How had she done it, when all military planes except the one Belle in Poznań were supposed to be in Linz? Jozef had no idea. Knowing Tata, she’d probably bullied the emperor into approving it.
He and Christin enjoyed a long and lingering kiss before he climbed into the cab and drove off. That kiss seemed to have a lot of promise in it as well.
“You seem quite taken by that woman,” commented Walenty Tarnowski, tactless as always.
You have no idea, Jozef thought. But he didn’t say it out loud, of course.
* * *
Eddie flew into Breslau the next morning. Christin was waiting for him, holding a small valise with the few belongings she still had on her person.

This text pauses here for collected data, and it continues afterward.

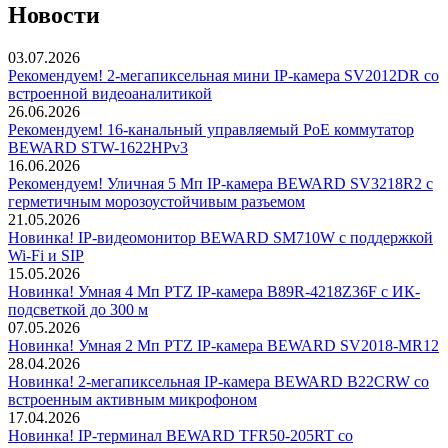
Новости
03.07.2026
Рекомендуем! 2-мегапиксельная мини IP-камера SV2012DR со
встроенной видеоаналитикой
26.06.2026
Рекомендуем! 16-канальный управляемый PoE коммутатор
BEWARD STW-1622HPv3
16.06.2026
Рекомендуем! Уличная 5 Мп IP-камера BEWARD SV3218R2 с
герметичным морозоустойчивым разъемом
21.05.2026
Новинка! IP-видеомонитор BEWARD SM710W с поддержкой
Wi-Fi и SIP
15.05.2026
Новинка! Умная 4 Мп PTZ IP-камера B89R-4218Z36F с ИК-
подсветкой до 300 м
07.05.2026
Новинка! Умная 2 Мп PTZ IP-камера BEWARD SV2018-MR12
28.04.2026
Новинка! 2-мегапиксельная IP-камера BEWARD B22CRW со
встроенным активным микрофоном
17.04.2026
Новинка! IP-терминал BEWARD TFR50-205RT со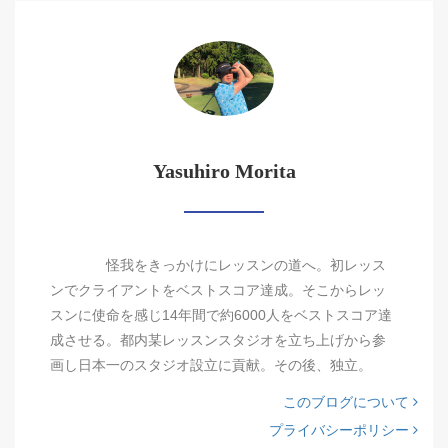
Yasuhiro Morita
怪我をきっかけにレッスンの道へ。初レッス
ンでクライアントをベストスコア達成。そこからレッ
スンに使命を感じ14年間で約6000人をベストスコア達
成させる。都内某レッスンスタジオを立ち上げから参
画し日本一のスタジオ設立に貢献。その後、独立。
このブログについて
プライバシーポリシー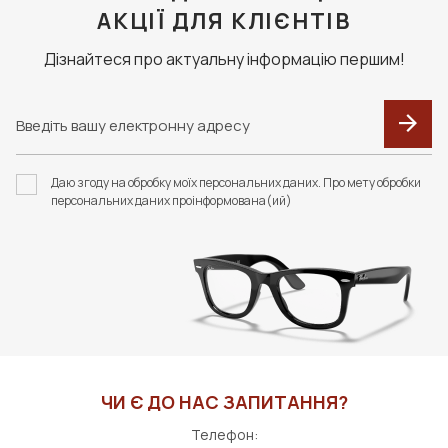
АКЦІЇ ДЛЯ КЛІЄНТІВ
Дізнайтеся про актуальну інформацію першим!
Даю згоду на обробку моїх персональних даних. Про мету обробки
персональних даних проінформована(ий)
ЧИ Є ДО НАС ЗАПИТАННЯ?
Телефон: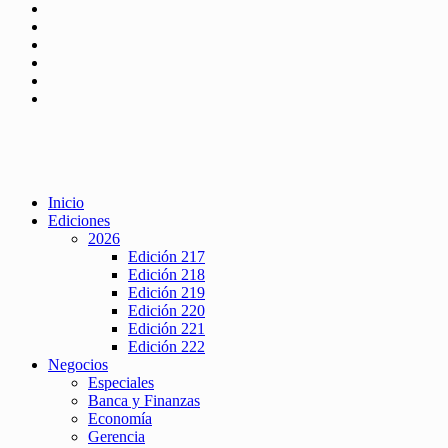
Inicio
Ediciones
2026
Edición 217
Edición 218
Edición 219
Edición 220
Edición 221
Edición 222
Negocios
Especiales
Banca y Finanzas
Economía
Gerencia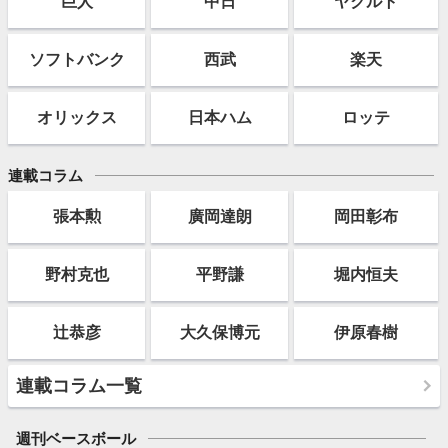
巨人
中日
ヤクルト
ソフト
バンク
西武
楽天
オリックス
日本ハム
ロッテ
連載コラム
張本勲
廣岡達朗
岡田彰布
野村克也
平野謙
堀内恒夫
辻恭彦
大久保博元
伊原春樹
連載コラム一覧
週刊ベースボール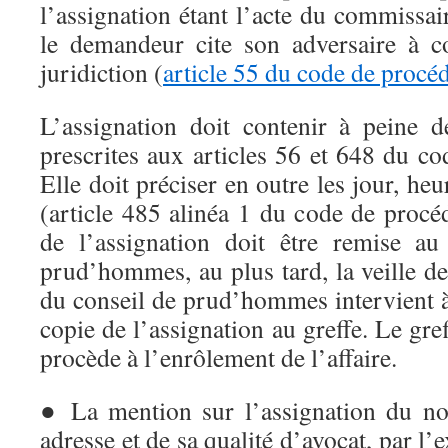
l’assignation étant l’acte du commissair
le demandeur cite son adversaire à c
juridiction (
article 55 du code de procéd
L’assignation doit contenir à peine d
prescrites aux articles 56 et 648 du co
Elle doit préciser en outre les jour, heu
(article 485 alinéa 1 du code de procé
de l’assignation doit être remise au
prud’hommes, au plus tard, la veille de
du conseil de prud’hommes intervient à
copie de l’assignation au greffe. Le gref
procède à l’enrôlement de l’affaire.
● La mention sur l’assignation du no
adresse et de sa qualité d’avocat, par l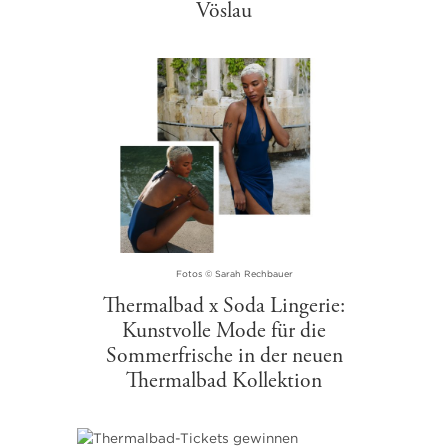
Vöslau
Fotos © Sarah Rechbauer
Thermalbad x Soda Lingerie:
Kunstvolle Mode für die
Sommerfrische in der neuen
Thermalbad Kollektion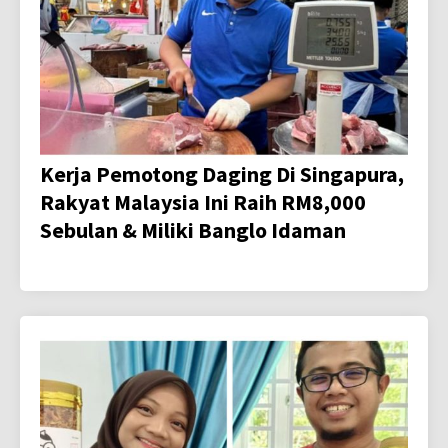
Kerja Pemotong Daging Di Singapura,
Rakyat Malaysia Ini Raih RM8,000
Sebulan & Miliki Banglo Idaman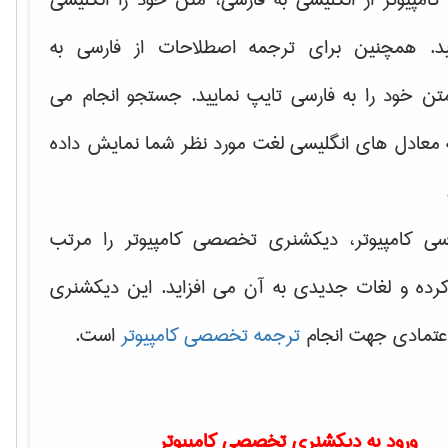
ید. همچنین برای ترجمه اصطلاحات از فارسی به
تن خود را به فارسی تایپ نمایید. جستجو انجام می
ه معادل های انگلیسی لغت مورد نظر شما نمایش داده
سی کامپیوتر، دیکشنری تخصصی کامپیوتر را مرتب
کرده و لغات جدیدی به آن می افزاید. این دیکشنری
اعتمادی جهت انجام
ترجمه تخصصی کامپیوتر
است.
ورود به دیکشنری تخصصی کامپیوتر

To her surprise—and joy—Denise had come with him.
She hadn’t seen her daughter in months. After she and Denise finished hugging each other, Denise announced that she was the plane’s bombardier.
“Fat chance, honey,” was Christin’s response. “That’s my job. If you want to be part of the mission, that’s fine. But you ride in back and you get to pull the switch. Levers, rather. I’ll call the shots.”
“That’s not fair,” complained Denise.
Christin smiled and shoved the valise into her daughter’s arms. “Oh, it gets worse. You have to hold this thing in your lap until we land in Kraków.”